I admit to being predisposed to like The Side-Yard Superhero, simply because I grew up in a small town myself (and still live here.) But even if you didn’t grow up in a small town, this book is a delight to read. The Side-Yard Superhero is a mixture of humor, adventure, and memorable characters. Rick Niece has fond memories of the people and events that shaped his childhood, and it shows through the way he tells his story. Although the main theme of the book is Niece’s friendship with Bernie Jones, many chapters describe other people Niece grew to know during the years he delivered newspapers. One such person was Fern Burdette, a “brassiere wearing, hard drinking, wooden leg walking, frequent spitting, world interesting” retired newspaper jounalist whose best friend was a dalmation named Duke. Another was Miss Lizzie Moore, a recluse whose fiancé had been killed in France during World War I. Then there was Mary Waite, an invalid who requested Niece read the obituaries to her when he delivered the paper. These and other colorful characters weave through Niece’s tales of childhood exploits and revelations of universal truths.

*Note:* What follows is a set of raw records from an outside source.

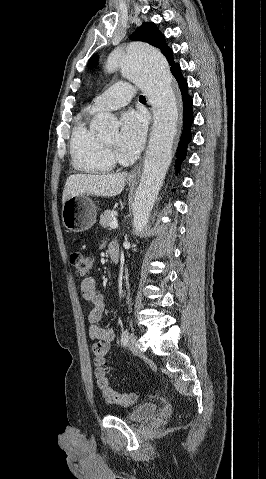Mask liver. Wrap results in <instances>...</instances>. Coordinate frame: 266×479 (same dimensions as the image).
Here are the masks:
<instances>
[{
  "mask_svg": "<svg viewBox=\"0 0 266 479\" xmlns=\"http://www.w3.org/2000/svg\"><path fill=\"white\" fill-rule=\"evenodd\" d=\"M127 174H74L65 183L62 203L73 196L96 195L113 197L124 189Z\"/></svg>",
  "mask_w": 266,
  "mask_h": 479,
  "instance_id": "obj_1",
  "label": "liver"
}]
</instances>
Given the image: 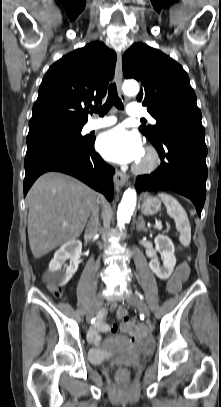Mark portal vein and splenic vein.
<instances>
[{"label": "portal vein and splenic vein", "instance_id": "18ae733b", "mask_svg": "<svg viewBox=\"0 0 221 407\" xmlns=\"http://www.w3.org/2000/svg\"><path fill=\"white\" fill-rule=\"evenodd\" d=\"M67 225V223H63V226H66ZM162 227H163V225H162V223H157L155 226H154V228H157V229H162Z\"/></svg>", "mask_w": 221, "mask_h": 407}]
</instances>
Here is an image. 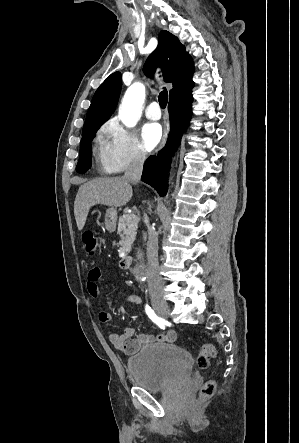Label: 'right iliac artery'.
Listing matches in <instances>:
<instances>
[{"label":"right iliac artery","instance_id":"obj_1","mask_svg":"<svg viewBox=\"0 0 299 443\" xmlns=\"http://www.w3.org/2000/svg\"><path fill=\"white\" fill-rule=\"evenodd\" d=\"M145 311L146 314L148 315V317L156 324L158 325L161 329H165V325H166V321L164 318L159 317L152 309L149 305L145 306Z\"/></svg>","mask_w":299,"mask_h":443}]
</instances>
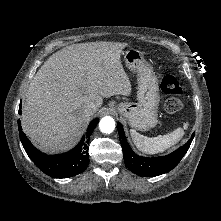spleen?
<instances>
[{
	"label": "spleen",
	"instance_id": "1",
	"mask_svg": "<svg viewBox=\"0 0 221 221\" xmlns=\"http://www.w3.org/2000/svg\"><path fill=\"white\" fill-rule=\"evenodd\" d=\"M188 123H184L183 128H177L173 132L166 135H159L157 137H147L139 134L134 129L130 130L131 137L136 147L147 154H156L163 152L176 144L184 135V129L187 128Z\"/></svg>",
	"mask_w": 221,
	"mask_h": 221
}]
</instances>
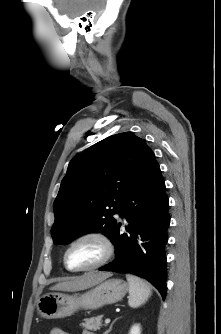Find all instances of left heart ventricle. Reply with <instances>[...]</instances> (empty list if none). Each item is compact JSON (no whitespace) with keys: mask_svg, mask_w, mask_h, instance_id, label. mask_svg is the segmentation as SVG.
Returning <instances> with one entry per match:
<instances>
[{"mask_svg":"<svg viewBox=\"0 0 221 334\" xmlns=\"http://www.w3.org/2000/svg\"><path fill=\"white\" fill-rule=\"evenodd\" d=\"M103 255L101 244L95 240H84L72 247L68 263L73 268H81L96 263Z\"/></svg>","mask_w":221,"mask_h":334,"instance_id":"obj_1","label":"left heart ventricle"}]
</instances>
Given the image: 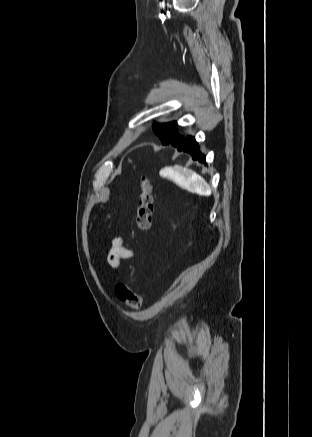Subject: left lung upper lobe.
I'll return each mask as SVG.
<instances>
[{
  "label": "left lung upper lobe",
  "mask_w": 312,
  "mask_h": 437,
  "mask_svg": "<svg viewBox=\"0 0 312 437\" xmlns=\"http://www.w3.org/2000/svg\"><path fill=\"white\" fill-rule=\"evenodd\" d=\"M153 130L155 134L159 136L162 144H166L171 141H176L184 138V136H181L177 133L176 122L154 124Z\"/></svg>",
  "instance_id": "obj_1"
}]
</instances>
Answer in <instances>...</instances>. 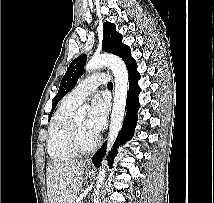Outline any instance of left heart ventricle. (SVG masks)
I'll list each match as a JSON object with an SVG mask.
<instances>
[{
    "mask_svg": "<svg viewBox=\"0 0 214 203\" xmlns=\"http://www.w3.org/2000/svg\"><path fill=\"white\" fill-rule=\"evenodd\" d=\"M75 124H76L77 128L79 129L83 144L86 146L90 145L94 140L95 134H93L92 132H90L87 129L86 118L82 117V118L76 120Z\"/></svg>",
    "mask_w": 214,
    "mask_h": 203,
    "instance_id": "left-heart-ventricle-1",
    "label": "left heart ventricle"
}]
</instances>
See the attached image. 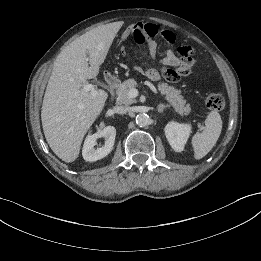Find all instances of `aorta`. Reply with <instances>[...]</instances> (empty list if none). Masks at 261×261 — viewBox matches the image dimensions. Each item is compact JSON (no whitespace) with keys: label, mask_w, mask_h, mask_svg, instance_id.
<instances>
[{"label":"aorta","mask_w":261,"mask_h":261,"mask_svg":"<svg viewBox=\"0 0 261 261\" xmlns=\"http://www.w3.org/2000/svg\"><path fill=\"white\" fill-rule=\"evenodd\" d=\"M135 121H136V124L139 127H145L149 124L150 119H149V116L147 114L140 113L136 116Z\"/></svg>","instance_id":"obj_1"}]
</instances>
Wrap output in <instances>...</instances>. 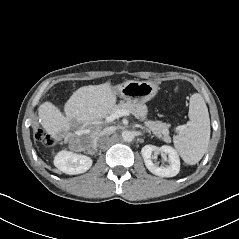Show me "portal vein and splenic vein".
<instances>
[{
	"label": "portal vein and splenic vein",
	"instance_id": "obj_1",
	"mask_svg": "<svg viewBox=\"0 0 239 239\" xmlns=\"http://www.w3.org/2000/svg\"><path fill=\"white\" fill-rule=\"evenodd\" d=\"M130 112L124 109L117 110L107 117V122H111L122 116H129Z\"/></svg>",
	"mask_w": 239,
	"mask_h": 239
}]
</instances>
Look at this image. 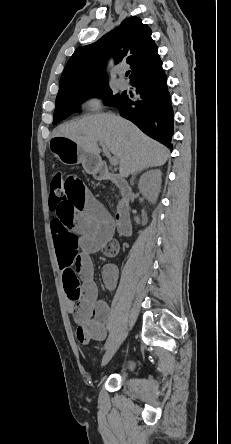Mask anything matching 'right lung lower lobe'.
<instances>
[{"instance_id": "98d812e1", "label": "right lung lower lobe", "mask_w": 231, "mask_h": 444, "mask_svg": "<svg viewBox=\"0 0 231 444\" xmlns=\"http://www.w3.org/2000/svg\"><path fill=\"white\" fill-rule=\"evenodd\" d=\"M140 94L138 100L124 95L113 106L120 115L137 125L144 133L172 149L173 110L162 65L131 81Z\"/></svg>"}]
</instances>
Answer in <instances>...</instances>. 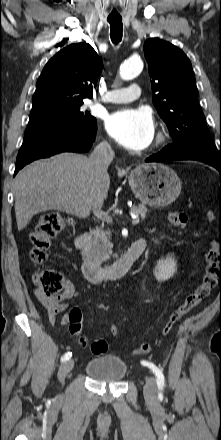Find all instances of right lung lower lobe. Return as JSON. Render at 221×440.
<instances>
[{"label":"right lung lower lobe","mask_w":221,"mask_h":440,"mask_svg":"<svg viewBox=\"0 0 221 440\" xmlns=\"http://www.w3.org/2000/svg\"><path fill=\"white\" fill-rule=\"evenodd\" d=\"M97 125L91 129L68 128L54 124L28 127L19 150L14 175L26 164L60 152H87L95 140Z\"/></svg>","instance_id":"98d812e1"}]
</instances>
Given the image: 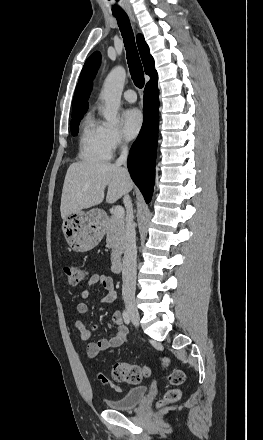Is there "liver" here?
Wrapping results in <instances>:
<instances>
[{
  "instance_id": "6515ba94",
  "label": "liver",
  "mask_w": 263,
  "mask_h": 440,
  "mask_svg": "<svg viewBox=\"0 0 263 440\" xmlns=\"http://www.w3.org/2000/svg\"><path fill=\"white\" fill-rule=\"evenodd\" d=\"M114 203L133 187V182L122 169L106 162L82 161L72 163L66 173L60 213L65 219L71 212L99 205L105 196Z\"/></svg>"
}]
</instances>
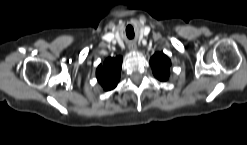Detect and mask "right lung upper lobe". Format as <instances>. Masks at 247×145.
<instances>
[{"label":"right lung upper lobe","instance_id":"1","mask_svg":"<svg viewBox=\"0 0 247 145\" xmlns=\"http://www.w3.org/2000/svg\"><path fill=\"white\" fill-rule=\"evenodd\" d=\"M122 57L108 58L96 71L98 82L105 90H112L117 86L120 78Z\"/></svg>","mask_w":247,"mask_h":145}]
</instances>
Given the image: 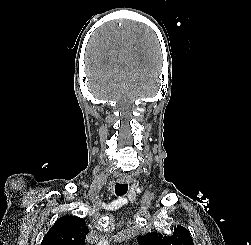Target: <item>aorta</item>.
<instances>
[{
  "label": "aorta",
  "instance_id": "aorta-1",
  "mask_svg": "<svg viewBox=\"0 0 251 245\" xmlns=\"http://www.w3.org/2000/svg\"><path fill=\"white\" fill-rule=\"evenodd\" d=\"M98 245H108L107 241H103L101 243H99Z\"/></svg>",
  "mask_w": 251,
  "mask_h": 245
}]
</instances>
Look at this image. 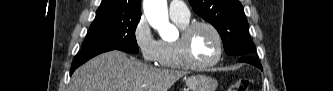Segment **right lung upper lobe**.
Listing matches in <instances>:
<instances>
[{"mask_svg": "<svg viewBox=\"0 0 333 91\" xmlns=\"http://www.w3.org/2000/svg\"><path fill=\"white\" fill-rule=\"evenodd\" d=\"M141 0H102L96 17L141 15Z\"/></svg>", "mask_w": 333, "mask_h": 91, "instance_id": "cb5924a9", "label": "right lung upper lobe"}]
</instances>
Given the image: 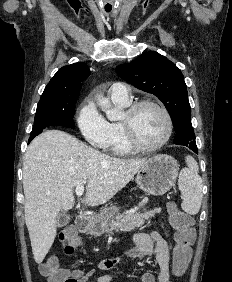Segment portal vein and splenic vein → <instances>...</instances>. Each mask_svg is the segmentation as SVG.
<instances>
[{
	"instance_id": "18ae733b",
	"label": "portal vein and splenic vein",
	"mask_w": 232,
	"mask_h": 282,
	"mask_svg": "<svg viewBox=\"0 0 232 282\" xmlns=\"http://www.w3.org/2000/svg\"><path fill=\"white\" fill-rule=\"evenodd\" d=\"M75 193L77 196H82L84 193V186L83 185H78L75 189Z\"/></svg>"
}]
</instances>
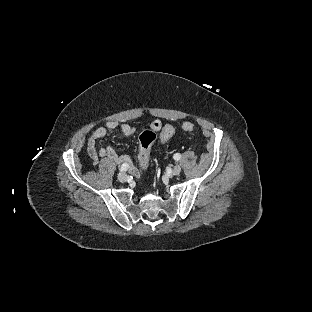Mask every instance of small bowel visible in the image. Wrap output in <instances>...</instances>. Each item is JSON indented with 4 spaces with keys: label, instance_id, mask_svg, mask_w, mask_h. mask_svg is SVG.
<instances>
[{
    "label": "small bowel",
    "instance_id": "obj_1",
    "mask_svg": "<svg viewBox=\"0 0 312 312\" xmlns=\"http://www.w3.org/2000/svg\"><path fill=\"white\" fill-rule=\"evenodd\" d=\"M115 129H119L125 138H131L136 132V127L134 125L119 121H109L104 126L96 128L87 142V152L94 163H98L100 159L105 157H108L117 163L130 162L128 157L117 154L112 147L97 148V142L105 137L108 131ZM129 172L134 177H137L139 174L138 169L133 165H130Z\"/></svg>",
    "mask_w": 312,
    "mask_h": 312
}]
</instances>
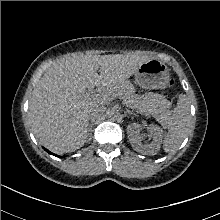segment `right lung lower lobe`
<instances>
[{
  "instance_id": "1",
  "label": "right lung lower lobe",
  "mask_w": 220,
  "mask_h": 220,
  "mask_svg": "<svg viewBox=\"0 0 220 220\" xmlns=\"http://www.w3.org/2000/svg\"><path fill=\"white\" fill-rule=\"evenodd\" d=\"M49 154H52V155H55V154H53V153H51L49 150H47V149H45ZM56 156V155H55Z\"/></svg>"
}]
</instances>
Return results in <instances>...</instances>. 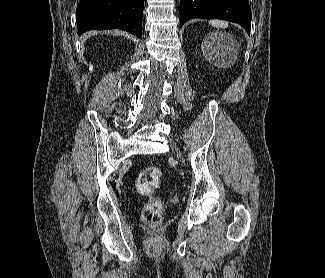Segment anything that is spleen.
<instances>
[{
	"instance_id": "spleen-1",
	"label": "spleen",
	"mask_w": 325,
	"mask_h": 278,
	"mask_svg": "<svg viewBox=\"0 0 325 278\" xmlns=\"http://www.w3.org/2000/svg\"><path fill=\"white\" fill-rule=\"evenodd\" d=\"M212 26L217 27V28H226L228 26V23L225 21H220V20H211L209 22Z\"/></svg>"
}]
</instances>
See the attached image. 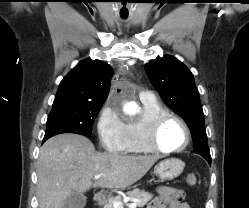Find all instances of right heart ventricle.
Instances as JSON below:
<instances>
[{
    "label": "right heart ventricle",
    "mask_w": 249,
    "mask_h": 208,
    "mask_svg": "<svg viewBox=\"0 0 249 208\" xmlns=\"http://www.w3.org/2000/svg\"><path fill=\"white\" fill-rule=\"evenodd\" d=\"M168 110L158 102H142L141 115L126 123L124 153L144 154L150 153L144 144L145 132L150 122L157 116L167 113Z\"/></svg>",
    "instance_id": "obj_1"
}]
</instances>
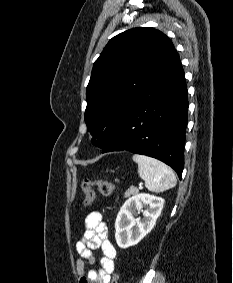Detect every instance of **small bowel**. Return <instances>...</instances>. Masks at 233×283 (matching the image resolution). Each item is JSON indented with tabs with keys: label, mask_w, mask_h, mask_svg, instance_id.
Wrapping results in <instances>:
<instances>
[{
	"label": "small bowel",
	"mask_w": 233,
	"mask_h": 283,
	"mask_svg": "<svg viewBox=\"0 0 233 283\" xmlns=\"http://www.w3.org/2000/svg\"><path fill=\"white\" fill-rule=\"evenodd\" d=\"M80 258L76 261L79 283H110L115 271L117 251L108 238V227L98 211L91 212L85 219V230L82 238L76 243ZM100 248L102 258L99 269L86 271V264H93V250Z\"/></svg>",
	"instance_id": "obj_1"
}]
</instances>
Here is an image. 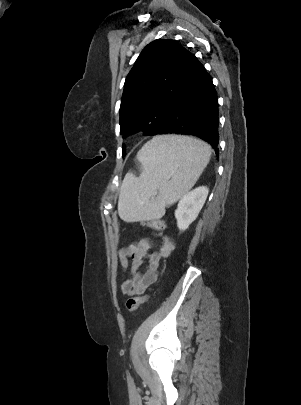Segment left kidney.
I'll use <instances>...</instances> for the list:
<instances>
[{
  "label": "left kidney",
  "instance_id": "1",
  "mask_svg": "<svg viewBox=\"0 0 301 405\" xmlns=\"http://www.w3.org/2000/svg\"><path fill=\"white\" fill-rule=\"evenodd\" d=\"M208 192L207 187L200 186L182 196L175 210L179 230H186L197 218L207 199Z\"/></svg>",
  "mask_w": 301,
  "mask_h": 405
}]
</instances>
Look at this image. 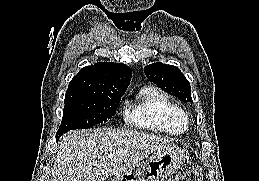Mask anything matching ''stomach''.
Returning <instances> with one entry per match:
<instances>
[{
	"label": "stomach",
	"mask_w": 259,
	"mask_h": 181,
	"mask_svg": "<svg viewBox=\"0 0 259 181\" xmlns=\"http://www.w3.org/2000/svg\"><path fill=\"white\" fill-rule=\"evenodd\" d=\"M183 151L175 145L156 151L145 162L114 177L113 181H166L182 165Z\"/></svg>",
	"instance_id": "1"
}]
</instances>
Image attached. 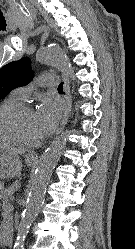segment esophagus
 <instances>
[{"label": "esophagus", "mask_w": 135, "mask_h": 249, "mask_svg": "<svg viewBox=\"0 0 135 249\" xmlns=\"http://www.w3.org/2000/svg\"><path fill=\"white\" fill-rule=\"evenodd\" d=\"M63 81H64V94H65V99H66V103H67V108L64 114V117L62 119L60 128L57 131V134L61 133V131L64 129L68 118L70 116V112H71V107H72V97H71V93H70V86H69V81L67 79V77L63 74ZM32 157H34V155H32Z\"/></svg>", "instance_id": "34e87169"}]
</instances>
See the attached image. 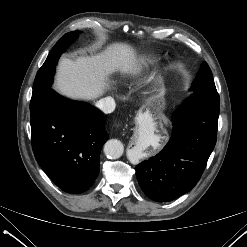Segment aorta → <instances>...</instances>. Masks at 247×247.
Here are the masks:
<instances>
[{
	"mask_svg": "<svg viewBox=\"0 0 247 247\" xmlns=\"http://www.w3.org/2000/svg\"><path fill=\"white\" fill-rule=\"evenodd\" d=\"M124 152V146L117 139H110L104 145V153L110 159H118Z\"/></svg>",
	"mask_w": 247,
	"mask_h": 247,
	"instance_id": "aorta-1",
	"label": "aorta"
}]
</instances>
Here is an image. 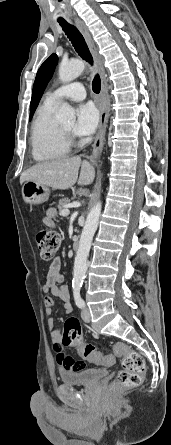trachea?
I'll return each mask as SVG.
<instances>
[{"mask_svg":"<svg viewBox=\"0 0 171 445\" xmlns=\"http://www.w3.org/2000/svg\"><path fill=\"white\" fill-rule=\"evenodd\" d=\"M59 24L61 25L63 31L70 39L74 49L78 53V55L91 65L93 64V59L88 49V46L85 42L84 37L79 32V30L74 26L66 22L65 20H59ZM93 92L98 94L101 90V80L98 74L95 75L92 82Z\"/></svg>","mask_w":171,"mask_h":445,"instance_id":"3493384b","label":"trachea"}]
</instances>
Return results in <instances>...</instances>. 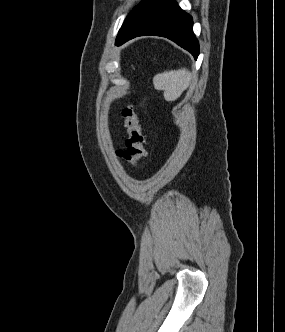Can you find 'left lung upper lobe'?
<instances>
[{"label": "left lung upper lobe", "instance_id": "1", "mask_svg": "<svg viewBox=\"0 0 285 332\" xmlns=\"http://www.w3.org/2000/svg\"><path fill=\"white\" fill-rule=\"evenodd\" d=\"M151 2V0H142L137 6L126 17L121 29L119 30L118 35H120L127 26L138 16V14Z\"/></svg>", "mask_w": 285, "mask_h": 332}]
</instances>
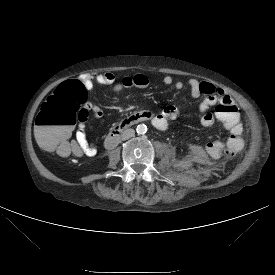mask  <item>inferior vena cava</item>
<instances>
[{"label": "inferior vena cava", "instance_id": "602c4592", "mask_svg": "<svg viewBox=\"0 0 275 275\" xmlns=\"http://www.w3.org/2000/svg\"><path fill=\"white\" fill-rule=\"evenodd\" d=\"M135 135V131L133 129H126L122 132L121 138L122 140H127Z\"/></svg>", "mask_w": 275, "mask_h": 275}]
</instances>
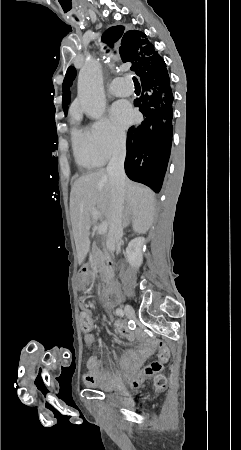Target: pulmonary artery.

Funny and poignant, The Side-Yard Superhero is well written, and my only quibble is that the chapters aren’t perfectly chronological. For instance, one chapter takes place during Niece’s teenage years, while the following chapter takes place during his childhood. This made me a bit confused at times, because afterwards I wasn’t always sure of his age when he started a new tale in a new chapter. However, I can’t think of a better way he could have organized the chapters/stories, so I really have no cause to complain.
Niece calls his book an “automythography” which he defines as “A work of nonfiction that looks reflectively at what we think we remember and how we think we remember it; an iridescent memory based upon truth and fact.” Whether or not everything happened exactly as Nieice recalls it, he tells it well, and I loved reading his “iridescent” version of life in DeGraff. I highly recommend reading it.Disclaimer: I received a free copy of The Side-Yard Superhero for review from Phenix & Phenix Literary Publicists. I subsequently lost the book on a trip to Rapid City, SD, so bought a replacement copy from Amazon. My reviews are not influenced by receiving free review copies, nor am I compensated in any other way.